We’ve seen those commercials on TV with the songs about your credit score and how to get your credit report information. It’s understandable if you change the channel—those jingles can stay in your head for hours on end. However, knowing your way around your credit report and score is essential to a healthy financial future.

To begin, your credit score is a result of a mathematical equation that crunches facts and a whole lot of statistical information from your credit report. The information is tracked by your social security number and most of it is financial -- to whom you owe money, how quickly you pay off debts, the balances in your bank account, any debt turned over to collection agencies and any recent bankruptcy. Also included is your history of employment, marital status, lawsuits, arrests and convictions.

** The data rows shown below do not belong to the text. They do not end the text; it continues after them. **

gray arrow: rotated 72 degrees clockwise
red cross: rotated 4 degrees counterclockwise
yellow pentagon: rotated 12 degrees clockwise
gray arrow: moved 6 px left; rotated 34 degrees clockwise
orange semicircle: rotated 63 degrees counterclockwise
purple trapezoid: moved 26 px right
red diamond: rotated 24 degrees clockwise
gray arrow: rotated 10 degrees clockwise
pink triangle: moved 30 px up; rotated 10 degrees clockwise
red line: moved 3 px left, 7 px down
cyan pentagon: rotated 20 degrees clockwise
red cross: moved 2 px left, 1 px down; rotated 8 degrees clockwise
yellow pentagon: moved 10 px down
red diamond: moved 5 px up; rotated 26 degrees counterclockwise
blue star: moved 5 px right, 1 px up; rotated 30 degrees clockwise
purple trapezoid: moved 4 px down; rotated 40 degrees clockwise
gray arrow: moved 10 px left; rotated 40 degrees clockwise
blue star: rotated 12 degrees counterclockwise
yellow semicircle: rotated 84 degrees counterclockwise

Knowing this FICO score, or Fair Isaac Company score, is vital. It can range between 300 and 850. The higher the score, the better it is for you in getting attractive interest rates. It is used by lenders, such as banks or credit unions, to determine how big a risk you are in terms of loaning money. You can get your annual, free report from each of the three main credit bureaus -- Experian, Equifax and TransUnion.

Unless you’ve recently been a victim of identity fraud, you should check your credit score only once or twice a year. If you check it more frequently, this can send red flags to lenders and actually make your score go down because it makes you seem like a bigger risk.

What should you do if you get your report and see wrong information?

“If you see that there are mistakes, you definitely want to contact the credit bureau and … get it removed from your report,” said Scott Scredon, the public relations director at Consumer Credit Counseling Service of Greater Atlanta.

Steve Bucci, author of Credit Repair for Dummies, said don’t give up. It may take a few attempts before the report is corrected.

“You can dispute any information that you believe is an error or is too old and they will investigate,” Bucci said.

“Sometimes you’ll have to go thru this process more than once, so don’t be discouraged.”

If your score is low but not on account of any errors, fear not, free help is available.

“No matter where you live in the country, there are non-profit credit agencies that speak to people for free and give them advice,” said Scredon. “If you have too much credit card debt or you’re in trouble on your mortgage, you can get a free, one hour session with a counselor for recommendations.”

So while you can ignore annoying commercials with a flip of your remote, your credit history is something that deserves your undivided attention. It would be a bummer if down the road you were to miss out on owning a home or starting your own business because of mistakes you made when you were young.

“This is not like cutting class,” said Bucci. “Credit history is affected by big changes in score [made] by relatively small things.”